/closed-loop-acceleration-benchmarks

Data and scripts in support of the publication "By how much can closed-loop frameworks accelerate computational materials discovery?"

Primary LanguagePythonMIT LicenseMIT

By how much can closed-loop frameworks accelerate computational materials discovery?

Data and scripts in support of the publication "By how much can closed-loop frameworks accelerate computational materials discovery?", Kavalsky et al., arXiv:2211.10533 [cond-mat.mtrl-sci] (2022). DOI: 10.48550/arXiv.2211.10533.

The repository is organized as follows:

  1. data/

    • benchmark_calculations_record.xlsx: Excel spreadsheet containing a record of DFT calculations, associated raw timestamps, and a tabulation of the acceleration estimates.

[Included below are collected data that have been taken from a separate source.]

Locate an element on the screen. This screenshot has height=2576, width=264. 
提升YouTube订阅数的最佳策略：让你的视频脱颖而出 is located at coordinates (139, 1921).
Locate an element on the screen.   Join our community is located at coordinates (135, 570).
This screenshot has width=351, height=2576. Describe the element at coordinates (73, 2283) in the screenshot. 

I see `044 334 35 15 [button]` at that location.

    • bimetallic_catalysts_dataset/

      • ma_2015_bimetallics_raw.json.gz: Dataset of bimetallic alloys for CO2 reduction, in the Physical Information File (PIF) format, obtained from Dataset 153450 on Citrination.

        Original data source: "Machine-Learning-Augmented Chemisorption Model for CO2 Electroreduction Catalyst Screening", Ma et al., J. Phys. Chem. Lett. 6 3528-3533 (2015). DOI: 10.1021/acs.jpclett.5b01660

      • transform.py: Python script for converting from the PIF format into tabular data.

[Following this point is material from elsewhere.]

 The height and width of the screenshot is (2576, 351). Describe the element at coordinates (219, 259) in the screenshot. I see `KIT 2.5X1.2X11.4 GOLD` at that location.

      • bimetallics_data.csv: Bimetallics catalysts dataset mentioned above in a tabular format.

    • runtime_geometries/

      "Chemically-informed" and naive structures and settings in the form of ase.traj files, corresponding to the discussion surrounding FIG. 3 in the main text. The files can be read using ASE package (using ase.io.read).

  2. scripts/

    • human_lagtime.py: Script for estimating human lagtime in job management, calculated using a Monte Carlo sampling method.

    • sequential_learning.py: Script for running multiple independent trials of sequential learning (SL) and recording a history of training examples, model predictions and prediction uncertainties.

      If run as-is, the script performs 20 independent trials of 100 SL iterations to optimize the binding_energy_of_adsorbed property in the bimetallic catalysts dataset mentioned above, using four acquisition functions (results from each recorded separately): random, maximum likelihood of improvement (MLI), maximum uncertainty (MU), and space-filling.

    • plot_acceleration_from_sequential_learning.py: Script to aggregate results from the sequential_learning.py script, calculate and plot statistics related to acceleration from SL over a baseline.

      If run as-is, the script reproduces the 3-paneled FIG. 5 in the main text.

    • plot_acceleration_from_sequential_learning__ALL_ACQ.py: Similar to the previous script; plots and compares statistics from all acquisition functions considered (MLI, MU, random, space-filling) for all SL tasks.

      If run as-is, the script reproduces the 3-paneled FIG. S1 in the Supplementary Information.

    • plot_levels_of_automation.py: Script for plotting the cumulative time of executing the DFT pipeline at varying levels of automation.

      If run as-is, the script reproduces the bottom panel from FIG. 2 in the main text.

Running the scripts

The required packages for executing the scripts are specified in requirements.txt, and can be installed in a new environment (e.g. using conda) as follows:

$ conda create -n accel_benchmarking python=3.10
$ conda activate accel_benchmarking
$ pip install -r requirements.txt

The scripts are all in python, and can be run from the command line. For example:

$ cd scripts
$ python sequential_learning.py